In an electrochemical cell, each electrode is placed in contact with the electrolytic solution. Thus at the surface of separation of the electrode and the electrolyte solution, there exists an electrostatic potential which is known as electrode potential. Let us see in detail how the electrostatic potential arises?

All metallic element and hydrogen have a tendency to pass into solution in the form of positive ions. This property of the metal is known as the ‘solution pressure’, ‘electrolytic solution pressure’ or ‘solution tension’ of the metal and is constant at a given temperature. Due to the migration of the positive ions, the metallic electrode is left negatively charged and thus electrical double layer is set up at the electrode.

If a metallic electrode is dipped in a solution of one of its salts, the position becomes slightly different. In such a case, the tendency of the ions is to be deposited on the electrode. This backward reaction is attributed to be osmotic pressure of ions in solution. Thus, the standard potential of a metal is equal to the difference between its solution pressure and the osmotic pressure of its ions. Hence there arises three possibilities:

a) If the solution pressure is greater than the osmotic pressure, the tendency of the metal to lose ions predominates. A potential difference is therefore set up with the metal left with negative charge with respect to the solution. The net result will be that the positive ions will enter the liquid and leave the metal negatively charged with respect to solution. The formation of double layer prevents the further expulsion of ions from the metal, and thus there is rapidly established a state of equilibrium with a definite potential difference, termed as the electrode potential.

b) If the solution pressure is less than the osmotic pressure of the metal in solution, it means that the ions have greater tendency to leave the solution and get deposited on the metal. So potential difference is established due to the charge separations as shown in the following diagram.

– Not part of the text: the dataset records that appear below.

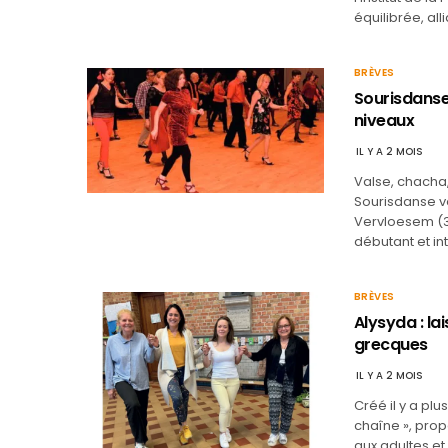
équilibrée, al
BRÈVES
Sourisdanse 
niveaux
IL Y A 2 MOIS
Valse, chacha,
Sourisdanse vo
Vervloesem (3
débutant et i
BRÈVES
Alysyda : la
grecques
IL Y A 2 MOIS
Créé il y a plu
chaîne », pro
aux adultes et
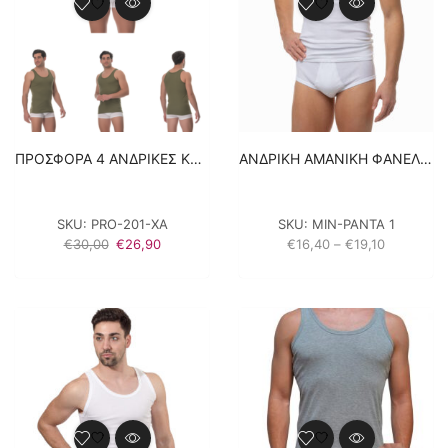
ΠΡΟΣΦΟΡΑ 4 ΑΝΔΡΙΚΕΣ ΚΛΑΣΙΚΕΣ ΦΑΝΕΛΕΣ LIDO UNDERWEAR – ΧΑΚΙ 100% ΒΑΜΒΑΚΙ
ΑΝΔΡΙΚΗ AMANIKH ΦΑΝΕΛΑ MINERVA 2 ΤΕΜΑΧΙΑ (90-11000) – ΛΕΥΚΟ
SKU:
PRO-201-ΧΑ
SKU:
ΜΙΝ-ΡΑΝΤΑ 1
Original
Η
Price
€
30,00
€
26,90
€
16,40
–
€
19,10
price
τρέχουσα
range:
was:
τιμή
€16,40
€30,00.
είναι:
through
€26,90.
€19,10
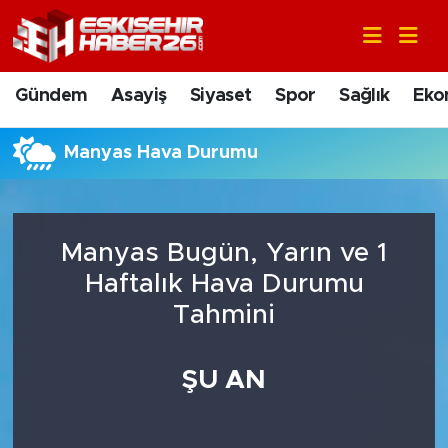
Gündem
Nöbetçi Eczaneler
Gündem
Asayiş
Siyaset
Spor
Sağlık
Eko
Asayiş
Hava Durumu
Manyas Hava Durumu
Siyaset
Trafik Durumu
Spor
Süper Lig Puan Durumu ve Fikstür
Manyas Bugün, Yarın ve 1
Sağlık
Tüm Manşetler
Haftalık Hava Durumu
Tahmini
Ekonomi
Son Dakika Haberleri
ŞU AN
Eğitim
Haber Arşivi
Sanat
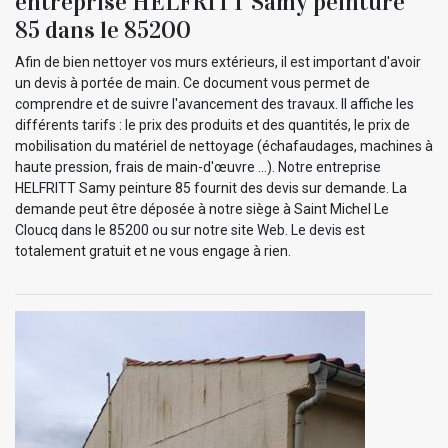
entreprise HELFRITT Samy peinture
85 dans le 85200
Afin de bien nettoyer vos murs extérieurs, il est important d'avoir
un devis à portée de main. Ce document vous permet de
comprendre et de suivre l'avancement des travaux. Il affiche les
différents tarifs : le prix des produits et des quantités, le prix de
mobilisation du matériel de nettoyage (échafaudages, machines à
haute pression, frais de main-d'œuvre ...). Notre entreprise
HELFRITT Samy peinture 85 fournit des devis sur demande. La
demande peut être déposée à notre siège à Saint Michel Le
Cloucq dans le 85200 ou sur notre site Web. Le devis est
totalement gratuit et ne vous engage à rien.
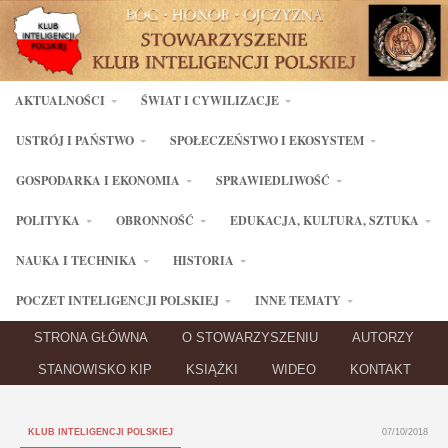
AKTUALNOŚCI
ŚWIAT I CYWILIZACJE
USTRÓJ I PAŃSTWO
SPOŁECZEŃSTWO I EKOSYSTEM
GOSPODARKA I EKONOMIA
SPRAWIEDLIWOŚĆ
POLITYKA
OBRONNOŚĆ
EDUKACJA, KULTURA, SZTUKA
NAUKA I TECHNIKA
HISTORIA
POCZET INTELIGENCJI POLSKIEJ
INNE TEMATY
STRONA GŁÓWNA
O STOWARZYSZENIU
AUTORZY
STANOWISKO KIP
KSIĄŻKI
WIDEO
KONTAKT
KLUB INTELIGENCJI POLSKIEJ
07/10/2018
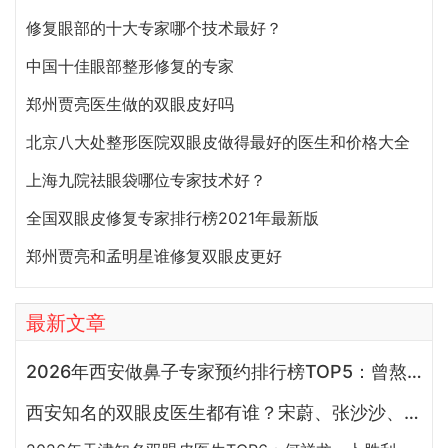
修复眼部的十大专家哪个技术最好？
中国十佳眼部整形修复的专家
郑州贾亮医生做的双眼皮好吗
北京八大处整形医院双眼皮做得最好的医生和价格大全
上海九院祛眼袋哪位专家技术好？
全国双眼皮修复专家排行榜2021年最新版
郑州贾亮和孟明星谁修复双眼皮更好
最新文章
2026年西安做鼻子专家预约排行榜TOP5：曾熬、霍玉旺、房志强、蒋立、刘宝军哪个更好？
西安知名的双眼皮医生都有谁？宋蔚、张沙沙、韩钰博、王璇、张文军谁做双眼皮更好？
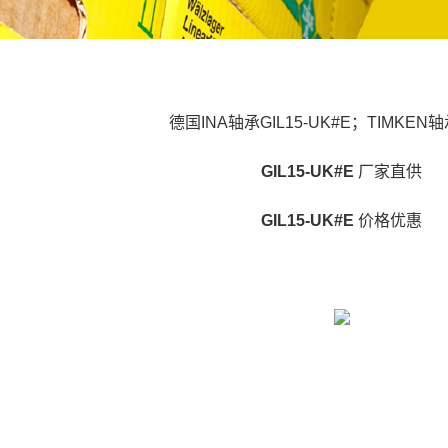
德国INA轴承GIL15-UK#E；TIMKEN轴
GIL15-UK#E
厂家直供
GIL15-UK#E
价格优惠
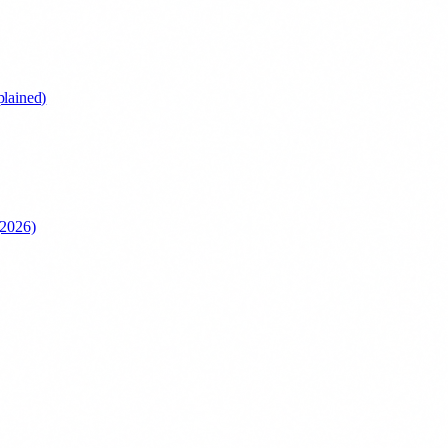
lained)
(2026)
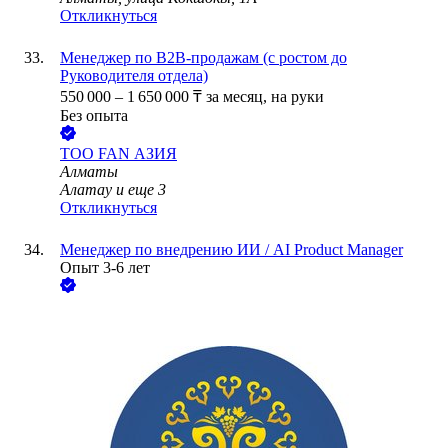
Откликнуться
Менеджер по B2B-продажам (с ростом до
Руководителя отдела)
550 000
–
1 650 000
₸
за месяц,
на руки
Без опыта
ТОО
FAN АЗИЯ
Алматы
Алатау
и еще
3
Откликнуться
Менеджер по внедрению ИИ / AI Product Manager
Опыт 3-6 лет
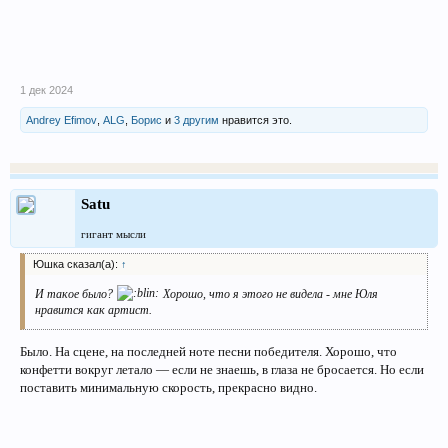
1 дек 2024
Andrey Efimov
,
ALG
,
Борис
и
3 другим
нравится это.
Satu
гигант мысли
Юшка сказал(а):
↑
И такое было?
Хорошо, что я этого не видела - мне Юля
нравится как артист.
Было. На сцене, на последней ноте песни победителя. Хорошо, что
конфетти вокруг летало — если не знаешь, в глаза не бросается. Но если
поставить минимальную скорость, прекрасно видно.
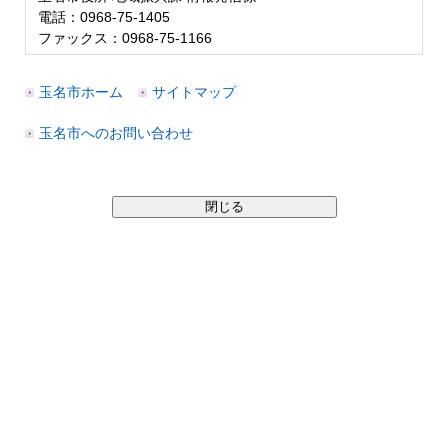
電話：0968-75-1405
ファックス：0968-75-1166
玉名市ホーム
サイトマップ
玉名市へのお問い合わせ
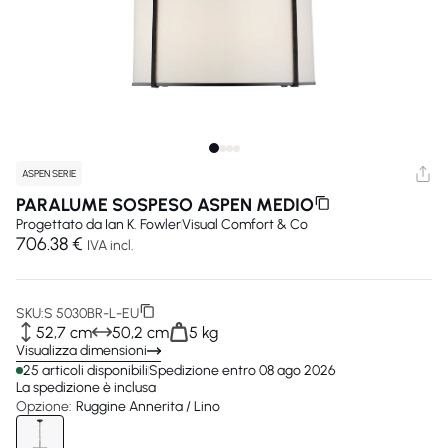
ASPEN SERIE
PARALUME SOSPESO ASPEN MEDIO
Progettato da
Ian K. Fowler
Visual Comfort & Co
706.38 €
IVA incl.
SKU:
S 5030BR-L-EU
52,7 cm
50,2 cm
5 kg
Visualizza dimensioni
25 articoli disponibili
Spedizione entro 08 ago 2026
La spedizione è inclusa
Opzione:
Ruggine Annerita / Lino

c) When the solution pressure becomes equal to that of osmotic pressure, no relative charge is developed and hence no potential difference exists. Such a system is sometimes termed as null electrode as shown below:

Thus, the tendency of an electrode to lose or gain electrons when it is in contact with its own ions in solution is called electrode potential. Since the tendency to lose electrons means also the tendency to get oxidised, this tendency is called oxidation potential. Similarly, the tendency to gain electrons means the tendency to get reduced. Hence this tendency is called reduction potential. Needless to mention that reduction potential is the reverse of oxidation potential. So far, we have seen how the potential was developed. Now we are going to see how to determine the electrode potential. It is not possible to determine experimentally the potential of a single electrode. It is only the difference of potentials between two electrodes that we can measure by combining them to give a complete cell.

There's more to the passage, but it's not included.